- Location: Near Napa, California, USA
- Appellation: Napa Valley AVA
- Founded: 1997
- Key people: Founders Amalia Palmaz and Julio Palmaz Tina Mitchell (winemaker) Christian Gaston Palmaz (Director of Operations) Florencia Palmaz (Director of Marketing) Jessica Palmaz (Director of Hospitality)
- Varietals: Cabernet Sauvignon, Malbec, Merlot, Petit Verdot, Cabernet Franc, Riesling, Chardonnay, Muscat (grape and wine)
- Website: http://www.palmazvineyards.com/

= Palmaz Vineyards =

Palmaz Vineyards is a Californian winery in the Napa Valley, primarily dedicated to Cabernet Sauvignon production. The estate is located on what was once the Cedar Knoll Vineyard Company, a pre prohibition winery, founded in 1881 by Henry Hagen, one of the pioneers of wine production in the Napa Valley. After prohibition the winery fell into a dilapidated state and the winery was abandoned. The Hagen House and the vineyards have since been restored after they were bought by Amalia and Julio Palmaz in 1997. The family-operated winery and vineyards cultivate some 55 acres using sustainable farming practices, devote to Cabernet Sauvignon, Chardonnay, Riesling, Muscat along with smaller plantings of Merlot, Malbec, Cabernet Franc and Petite Verdot.
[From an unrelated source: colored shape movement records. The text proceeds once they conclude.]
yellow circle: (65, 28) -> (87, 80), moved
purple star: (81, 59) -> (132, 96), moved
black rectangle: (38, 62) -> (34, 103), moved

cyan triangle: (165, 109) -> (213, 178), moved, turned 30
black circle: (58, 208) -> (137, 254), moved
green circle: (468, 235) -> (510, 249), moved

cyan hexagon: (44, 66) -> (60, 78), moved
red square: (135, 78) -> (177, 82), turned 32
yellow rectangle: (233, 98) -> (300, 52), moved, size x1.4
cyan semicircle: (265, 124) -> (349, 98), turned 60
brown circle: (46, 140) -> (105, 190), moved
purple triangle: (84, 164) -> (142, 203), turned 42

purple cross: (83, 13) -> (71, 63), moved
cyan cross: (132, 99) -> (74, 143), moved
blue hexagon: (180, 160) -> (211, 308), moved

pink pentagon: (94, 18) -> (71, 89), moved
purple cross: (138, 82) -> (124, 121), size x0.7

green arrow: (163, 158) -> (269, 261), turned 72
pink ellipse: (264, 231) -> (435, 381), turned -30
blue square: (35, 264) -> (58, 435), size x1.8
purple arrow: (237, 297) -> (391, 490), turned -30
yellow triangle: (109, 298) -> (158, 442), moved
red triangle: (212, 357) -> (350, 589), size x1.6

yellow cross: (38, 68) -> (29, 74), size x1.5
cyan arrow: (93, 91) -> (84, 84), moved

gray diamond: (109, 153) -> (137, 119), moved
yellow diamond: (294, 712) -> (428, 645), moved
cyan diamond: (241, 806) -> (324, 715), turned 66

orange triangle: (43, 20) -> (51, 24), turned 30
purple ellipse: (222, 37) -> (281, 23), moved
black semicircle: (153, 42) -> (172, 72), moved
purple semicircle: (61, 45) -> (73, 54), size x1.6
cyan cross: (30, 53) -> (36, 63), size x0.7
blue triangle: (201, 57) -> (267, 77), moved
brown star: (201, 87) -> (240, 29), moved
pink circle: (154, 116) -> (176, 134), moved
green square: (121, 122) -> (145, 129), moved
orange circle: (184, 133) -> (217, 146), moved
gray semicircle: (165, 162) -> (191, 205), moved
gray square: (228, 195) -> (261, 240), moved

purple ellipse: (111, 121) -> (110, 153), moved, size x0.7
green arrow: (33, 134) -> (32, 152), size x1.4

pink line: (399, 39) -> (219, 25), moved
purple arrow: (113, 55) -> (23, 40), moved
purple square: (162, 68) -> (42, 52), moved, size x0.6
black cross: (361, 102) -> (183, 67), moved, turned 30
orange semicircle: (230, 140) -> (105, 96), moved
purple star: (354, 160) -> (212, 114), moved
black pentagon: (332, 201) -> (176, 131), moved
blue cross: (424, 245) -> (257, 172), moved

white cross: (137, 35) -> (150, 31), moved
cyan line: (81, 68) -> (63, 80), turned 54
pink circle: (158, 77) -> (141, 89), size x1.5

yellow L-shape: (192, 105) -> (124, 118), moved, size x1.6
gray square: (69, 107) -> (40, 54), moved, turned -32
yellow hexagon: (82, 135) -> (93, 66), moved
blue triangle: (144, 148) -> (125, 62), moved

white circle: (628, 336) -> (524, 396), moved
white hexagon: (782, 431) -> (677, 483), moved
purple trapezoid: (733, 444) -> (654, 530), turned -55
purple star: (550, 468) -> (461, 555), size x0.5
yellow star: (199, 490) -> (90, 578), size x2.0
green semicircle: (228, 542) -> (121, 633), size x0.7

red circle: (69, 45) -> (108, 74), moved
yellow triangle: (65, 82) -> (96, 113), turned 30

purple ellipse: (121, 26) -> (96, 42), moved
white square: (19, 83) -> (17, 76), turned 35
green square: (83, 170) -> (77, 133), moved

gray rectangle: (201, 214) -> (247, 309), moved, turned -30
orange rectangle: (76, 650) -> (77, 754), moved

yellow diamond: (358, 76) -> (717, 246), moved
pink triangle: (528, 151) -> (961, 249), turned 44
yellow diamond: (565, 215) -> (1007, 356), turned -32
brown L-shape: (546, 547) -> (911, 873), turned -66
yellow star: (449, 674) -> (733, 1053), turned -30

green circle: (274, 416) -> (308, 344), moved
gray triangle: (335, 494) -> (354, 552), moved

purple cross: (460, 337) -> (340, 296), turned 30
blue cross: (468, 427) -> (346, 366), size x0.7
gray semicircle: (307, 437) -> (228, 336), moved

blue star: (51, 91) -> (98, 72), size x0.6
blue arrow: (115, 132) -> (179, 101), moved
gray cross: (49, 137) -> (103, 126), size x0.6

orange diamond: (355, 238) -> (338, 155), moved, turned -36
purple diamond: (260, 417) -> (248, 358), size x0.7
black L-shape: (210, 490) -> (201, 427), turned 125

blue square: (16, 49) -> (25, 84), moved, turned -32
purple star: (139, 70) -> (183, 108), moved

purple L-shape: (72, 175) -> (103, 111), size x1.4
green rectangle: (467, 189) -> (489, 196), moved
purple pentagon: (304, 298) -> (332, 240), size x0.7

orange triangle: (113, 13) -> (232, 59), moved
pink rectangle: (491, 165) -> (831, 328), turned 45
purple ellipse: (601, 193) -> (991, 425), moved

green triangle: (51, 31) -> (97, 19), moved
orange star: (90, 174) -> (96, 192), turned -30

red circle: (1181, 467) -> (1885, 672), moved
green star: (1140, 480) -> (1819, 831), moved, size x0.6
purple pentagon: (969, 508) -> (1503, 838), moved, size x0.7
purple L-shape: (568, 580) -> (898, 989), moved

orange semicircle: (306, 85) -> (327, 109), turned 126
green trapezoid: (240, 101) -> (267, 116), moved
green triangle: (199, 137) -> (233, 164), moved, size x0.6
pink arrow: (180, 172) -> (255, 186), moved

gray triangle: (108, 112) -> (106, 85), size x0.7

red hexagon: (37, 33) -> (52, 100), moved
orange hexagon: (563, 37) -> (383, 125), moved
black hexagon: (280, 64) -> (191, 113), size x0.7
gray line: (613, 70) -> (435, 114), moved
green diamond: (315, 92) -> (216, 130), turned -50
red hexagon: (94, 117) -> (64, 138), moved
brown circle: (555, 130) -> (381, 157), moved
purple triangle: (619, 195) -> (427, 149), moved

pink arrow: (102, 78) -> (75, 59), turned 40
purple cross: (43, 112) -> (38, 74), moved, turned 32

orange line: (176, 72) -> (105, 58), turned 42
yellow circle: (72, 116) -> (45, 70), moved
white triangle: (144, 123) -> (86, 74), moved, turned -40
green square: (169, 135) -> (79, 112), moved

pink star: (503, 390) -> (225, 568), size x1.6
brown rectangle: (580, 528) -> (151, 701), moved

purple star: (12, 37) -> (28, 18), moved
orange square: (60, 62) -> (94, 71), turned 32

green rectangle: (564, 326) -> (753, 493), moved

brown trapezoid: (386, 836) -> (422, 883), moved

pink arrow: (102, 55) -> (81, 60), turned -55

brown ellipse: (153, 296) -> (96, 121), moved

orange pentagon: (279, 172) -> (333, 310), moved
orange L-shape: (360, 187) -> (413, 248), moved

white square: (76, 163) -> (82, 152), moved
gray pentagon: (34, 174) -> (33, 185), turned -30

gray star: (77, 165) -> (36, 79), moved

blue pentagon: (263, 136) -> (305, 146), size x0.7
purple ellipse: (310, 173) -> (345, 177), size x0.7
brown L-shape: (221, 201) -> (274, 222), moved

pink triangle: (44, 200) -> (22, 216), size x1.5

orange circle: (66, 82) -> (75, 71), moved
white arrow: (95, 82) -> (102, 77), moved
Palmaz Vineyards is noted for having the largest wine cave in the Napa Valley, totaling 100,000 square feet. Palmaz Vineyards' winemaking and aging takes place within the living rock of Mount George, in a multi-leveled series of tunnels and domes. The height of the wine cave is equivalent to an 18-storey building, providing the vertical range needed for true gravity-flow winemaking. Thus, the wine is not subjected to the violent agitation of pumping, which can change the wine's intra-molecular structure. This gentle treatment allows finer nuances of flavor to develop naturally.

The fermentation dome is an underground reinforced structure. It is 72’ in diameter and 54’ high. Temperature stays constant at 60 degrees and humidity at 75%. The cave houses its own water treatment plant built to comply with strict conservation guidelines.